Root hair cells (H-cells) develop from cell files over the cleft of two underlying cortical cells, whereas all other
cells develop into non-root hair cells (N-cells) (Dolan et al., 1993; Dolan et al., 1994; Galway et al., 1994). The
genetic dissection of the underlying pathway has enabled the isolation of essential genes and subsequently their
molecular characterization (Schiefelbein, 2000; Pesch and Hulskamp, 2004; Ishida et al., 2008). Mutations in
four genes lead to the formation of extra root hairs in N-positions indicating their importance in the repression
of root hair formation. These include TRANSPARENT TESTA GLABRA1 (TTG1), GLABRA3 (GL3),
ENHANCER OF GLABRA3 (EGL3), and WEREWOLF (WER) (Galway et al., 1994; Masucci and Schiefelbein,
1996; Lee and Schiefelbein, 1999; Bernhardt et al., 2003). In addition a number of positive regulators of root
hair formation have been identified including CAPRICE (CPC), TRIPTYCHON (TRY), ENHANCER OF
TRIPTYCHON AND CAPRICE 1,2, and 3 (ETC 1, 2, and 3). (Wada et al., 1997; Schellmann et al., 2002; Kirik
et al., 2004a; Kirik et al., 2004b; Simon et al., 2007; Wester et al., 2009). Current models explain root hair
patterning by a lateral inhibition scenario with feedback loops: The R2R3MYB protein WER (Lee and
Schiefelbein, 1999), the bHLH protein GL3 and EGL3 (Bernhardt et al., 2003), and the WD40 domain protein
TTG1 (Walker et al., 1999) are considered to form a trimeric complex (MBW complex) that activates
GLABRA2 (GL2) expression in N-cells (Schiefelbein, 2003; Pesch and Hulskamp, 2004) which in turn
represses the root hair cell fate (Masucci et al., 1996). In addition the R3MYB genes CPC, TRY, ETC1, ETC2,
and ETC3 are activated and are thought to suppress the activity of the MBW complex by binding to
GL3/EGL3 protein, thereby replacing WER in a competitive manner (Esch et al., 2003; Kirik et al., 2004a;
Kirik et al., 2004b; Kurata et al., 2005; Ryu et al., 2005; Tominaga et al., 2007). Cross talk between the cells is
mediated by the R3MYB proteins. These are expressed predominantly in the N-files and move to H-file cells.

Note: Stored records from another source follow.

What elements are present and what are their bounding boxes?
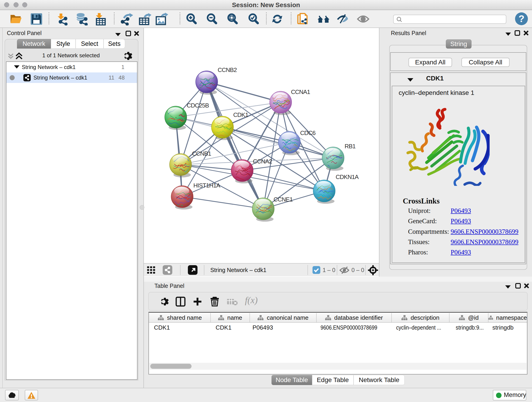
- svg-text:CCNA2: CCNA2: [253, 158, 272, 165]
- svg-text:CCNB1: CCNB1: [192, 150, 211, 157]
- svg-text:HIST1H1A: HIST1H1A: [193, 182, 220, 189]
- svg-text:CCNA1: CCNA1: [291, 89, 310, 95]
- svg-text:CCNB2: CCNB2: [218, 66, 237, 73]
- svg-text:?: ?: [519, 13, 525, 24]
- svg-text:RB1: RB1: [345, 143, 355, 150]
- svg-text:CCNE1: CCNE1: [273, 196, 293, 203]
- svg-text:CDK1: CDK1: [233, 111, 248, 118]
- svg-text:CDC6: CDC6: [300, 129, 316, 136]
- svg-text:CDKN1A: CDKN1A: [336, 173, 359, 180]
- svg-text:CDC25B: CDC25B: [187, 102, 209, 109]
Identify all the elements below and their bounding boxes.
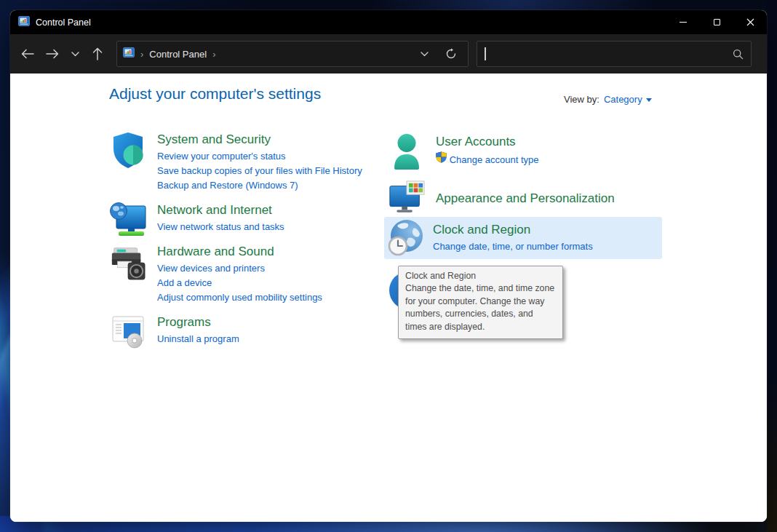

Recently it was shown that CPC can freely move in the root meristematic region and that it is trapped by EGL3
in H-file cells (Kang et al., 2013). In addition, GL3 that is expressed in H-cells moves in the opposite direction
into the N-cells (Bernhardt et al., 2005). The position with respect to the underlying cortical cells is governed
by the leucine-rich repeat receptor-like kinase (LRR-RLK), SCRAMBLED (SCM) and JACKDAW (JKD)
(Kwak et al., 2005; Hassan et al., 2010). It is postulated that JKD expression in the cortex differentially
regulates SCM activity because the size of the contact areas are different between epidermal cells overlying
cortex cells and epidermal cells over the cleft of two underlying cortex cells (Hassan et al., 2010). SCM in turn
represses WER in N-cells. Mathematical models have been developed to analyse the interaction schemes and
highlight the importance of the reciprocal movement behaviour of the R3MYBs and GL3 proteins (Savage et
al., 2008). In addition to this gene regulatory network, the plant hormones ethylene and auxin are involved in
root hair development. Genetic and expression analyses suggest that both hormones promote root hair
formation downstream of TTG1 and GL2 (Masucci and Schiefelbein, 1996).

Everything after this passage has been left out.